We bread our squid with egg and panko and then deep fry.  Very nice.  Just don't cook it too long.


----------



## buckytom (Feb 22, 2005)

i posted it under the fish thread pdswife, i think. i'll have to check. it was good, but i would like to get lidia bastianich's actual recipe that inspired me to make it (my version from what i remembered she did on her show) one night.

oh, i should have mentioned that, ironchef. thanks for pointing that out, about the long cooking. i love calamari alla romana, which is squid, cooked forever in a spicy wine based marinara, much like the same dish made with tripe.

i've heard that people in the meditterranean will put octopus in washing machines to bash it around to tenderize it before cooking...


----------



## auntdot (Feb 23, 2005)

In addition to getting the best laugh of the day  from Catseye's comment, I have to agree with her.

It is not that I dislike squid, I just don't think it has much taste.  Have eaten it in a number of ways, even at places where people think it is a specialty, and it just leaves me unimpressed.

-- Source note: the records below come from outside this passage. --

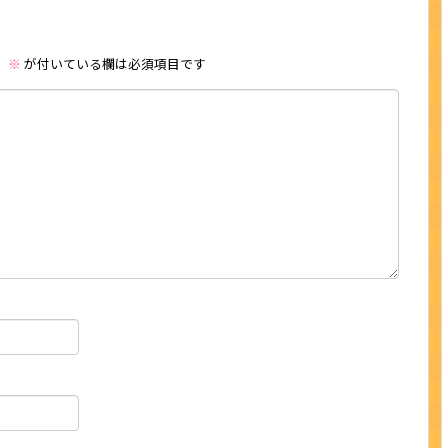
。
※
が付いている欄は必須項目です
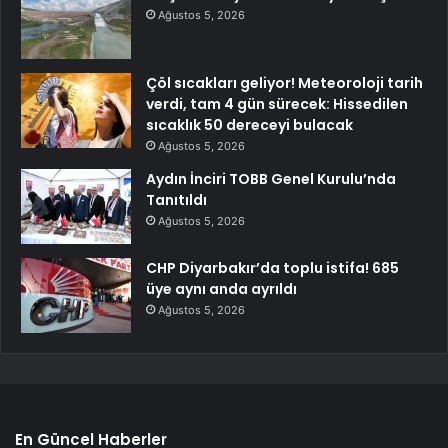
Ağustos 5, 2026
Çöl sıcakları geliyor! Meteoroloji tarih
verdi, tam 4 gün sürecek: Hissedilen
sıcaklık 50 dereceyi bulacak
Ağustos 5, 2026
Aydın İnciri TOBB Genel Kurulu’nda
Tanıtıldı
Ağustos 5, 2026
CHP Diyarbakır’da toplu istifa! 685
üye aynı anda ayrıldı
Ağustos 5, 2026
En Güncel Haberler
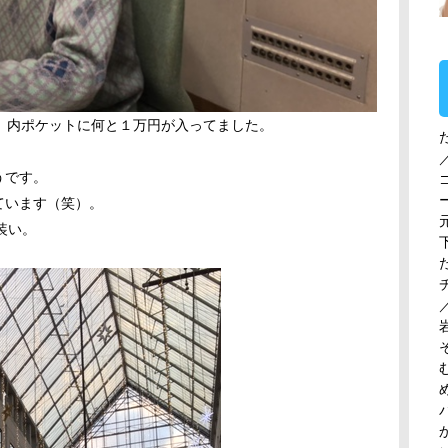
、内ポケットに何と１万円が入ってました。
。
うです。
ています（笑）。
装い。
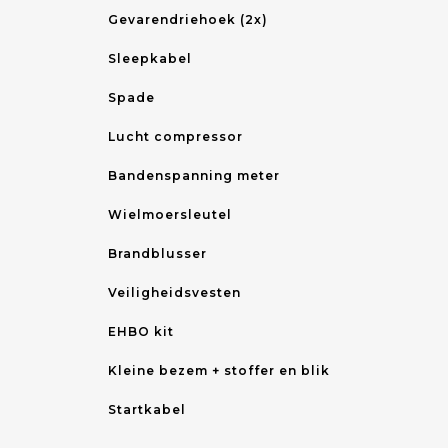
Gevarendriehoek (2x)
Sleepkabel
Spade
Lucht compressor
Bandenspanning meter
Wielmoersleutel
Brandblusser
Veiligheidsvesten
EHBO kit
Kleine bezem + stoffer en blik
Startkabel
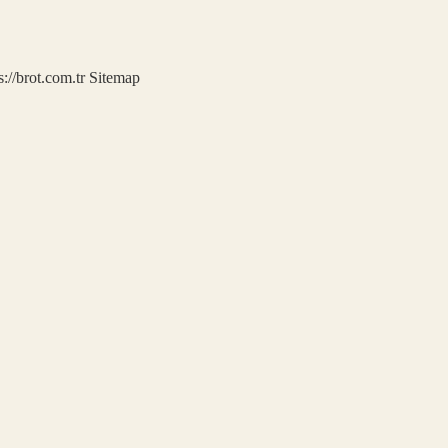
s://brot.com.tr
Sitemap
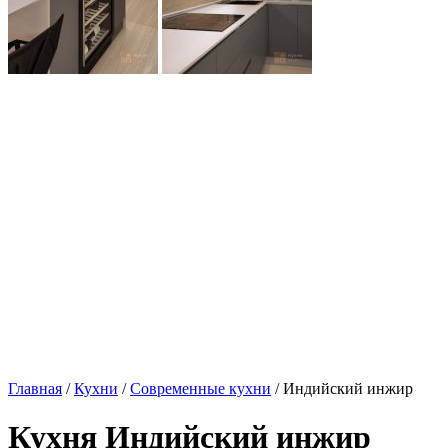
Главная
/
Кухни
/
Современные кухни
/ Индийский инжир
Кухня Индийский инжир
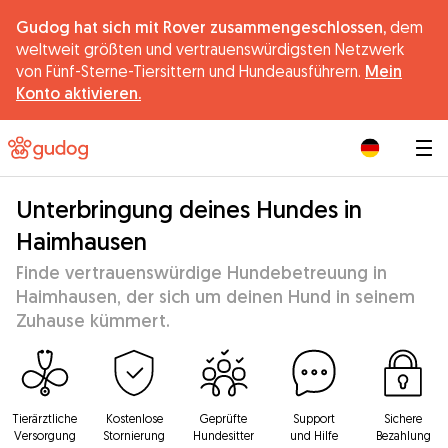
Gudog hat sich mit Rover zusammengeschlossen,
dem
weltweit größten und vertrauenswürdigsten Netzwerk
von Fünf-Sterne-Tiersittern und Hundeausführern.
Mein
Konto aktivieren.
|
Unterbringung deines Hundes in
Haimhausen
Finde vertrauenswürdige Hundebetreuung in
Haimhausen, der sich um deinen Hund in seinem
Zuhause kümmert.
Tierärztliche
Kostenlose
Geprüfte
Support
Sichere
Versorgung
Stornierung
Hundesitter
und Hilfe
Bezahlung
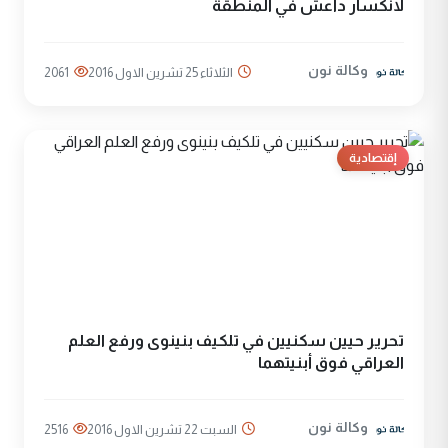
لانكسار داعش في المنطقة
وكالة نون
الثلاثاء 25 تشرين الاول 2016
2061
إقتصادية
تحرير حيين سكنيين في تلكيف بنينوى ورفع العلم
العراقي فوق أبنيتهما
وكالة نون
السبت 22 تشرين الاول 2016
2516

Will eat almost all seafood and fish (when I lived in NYC loved the scungilli sold in little Italy).  Adore raw clams and oysters, even enjoy the jellyfish served in Chinese restaurants.  Love sashimi, hardly ever order sushi, because I prefer the sashimi platters.

Sorry I know many people adore squid.  I just don't get the stuff (or octopus for that matter).

But the idea of putting squid into a volcano sounds promising.  If ya gotta appease the gods with something, squid are a lot cheaper and easier to get than, well, the traditional fare.


----------



## kitchenelf (Feb 23, 2005)




----------



## squidfish (Mar 23, 2005)

*Squid recipes*

If you are after more squid recipes then you might like to check out the following page. I hope you find it useful.

http://www.squidfish.net/squidrecipes.shtml

Kind Regards,

Glen


----------



## pdswife (Mar 23, 2005)

Thanks for the link Glen.  One can never have toooo many recipes.


----------



## squidfish (Mar 23, 2005)

I have not tried all of those squid recipes (because there is well over a hundred listed!) so if anyone does give them a go I would be very interested to hear if they are actually any good! Best of luck.

Cheers Glen


----------



## -DEADLY SUSHI- (Mar 23, 2005)

Cook it quick in a chicken garlic broth liquid.


----------